**WORK REQUIRED:** Range to repeat from the listing below: the line containing "章を組み立てる練習ができます。質問の意味がわ" down to the line containing "努力賞で好きなアイテムがあるのな", both included. Copy it exactly, pictures excluded, and add nothing else.

-- INFORMATION follows --

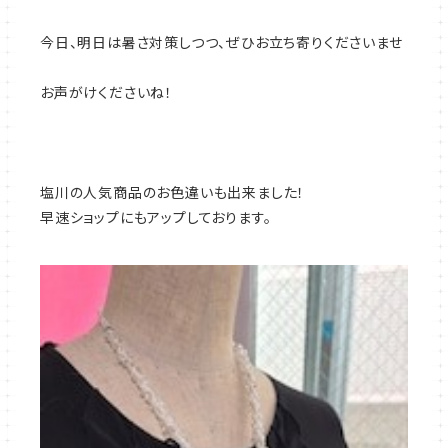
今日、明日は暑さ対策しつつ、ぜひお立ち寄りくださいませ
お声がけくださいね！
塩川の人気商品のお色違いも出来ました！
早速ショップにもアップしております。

-- INFORMATION concluded --
-- INFORMATION follows --

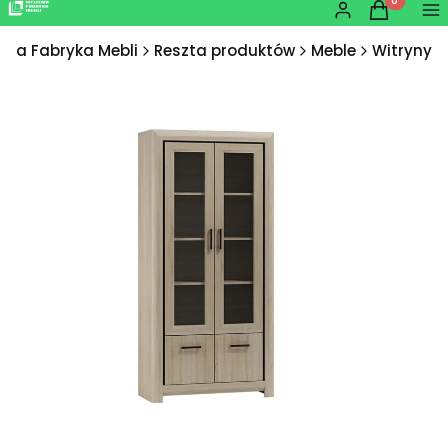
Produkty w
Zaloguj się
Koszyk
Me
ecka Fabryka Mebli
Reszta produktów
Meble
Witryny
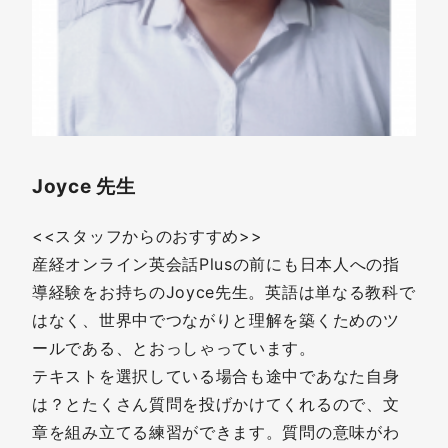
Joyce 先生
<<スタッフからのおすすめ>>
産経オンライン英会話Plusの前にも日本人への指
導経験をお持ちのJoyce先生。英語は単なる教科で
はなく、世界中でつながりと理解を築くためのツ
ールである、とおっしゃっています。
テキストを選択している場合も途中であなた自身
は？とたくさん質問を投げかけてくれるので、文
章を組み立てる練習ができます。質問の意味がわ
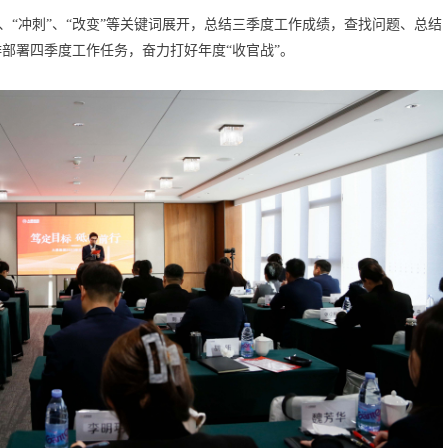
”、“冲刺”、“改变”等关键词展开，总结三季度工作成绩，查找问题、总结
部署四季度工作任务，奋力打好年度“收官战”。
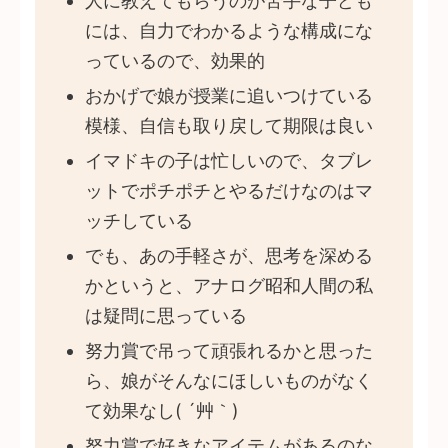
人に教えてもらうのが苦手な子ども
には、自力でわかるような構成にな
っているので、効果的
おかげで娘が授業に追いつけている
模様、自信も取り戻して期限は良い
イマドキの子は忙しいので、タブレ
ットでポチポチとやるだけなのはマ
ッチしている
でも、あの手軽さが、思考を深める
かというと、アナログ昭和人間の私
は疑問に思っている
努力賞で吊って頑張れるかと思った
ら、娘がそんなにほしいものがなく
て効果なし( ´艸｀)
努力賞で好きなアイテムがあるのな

-- INFORMATION concluded --
-- INFORMATION follows --

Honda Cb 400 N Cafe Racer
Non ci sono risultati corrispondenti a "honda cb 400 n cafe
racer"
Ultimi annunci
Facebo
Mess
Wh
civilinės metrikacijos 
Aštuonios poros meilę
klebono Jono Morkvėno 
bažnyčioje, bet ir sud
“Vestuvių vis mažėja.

-- INFORMATION concluded --

**RESPONSE FOR THIS EXERCISE:**
章を組み立てる練習ができます。質問の意味がわ
”、“冲刺”、“改变”等关键词展开，总结三季度工作成绩，查找问题、总结
部署四季度工作任务，奋力打好年度“收官战”。
人に教えてもらうのが苦手な子ども
には、自力でわかるような構成にな
っているので、効果的
おかげで娘が授業に追いつけている
模様、自信も取り戻して期限は良い
イマドキの子は忙しいので、タブレ
ットでポチポチとやるだけなのはマ
ッチしている
でも、あの手軽さが、思考を深める
かというと、アナログ昭和人間の私
は疑問に思っている
努力賞で吊って頑張れるかと思った
ら、娘がそんなにほしいものがなく
て効果なし( ´艸｀)
努力賞で好きなアイテムがあるのな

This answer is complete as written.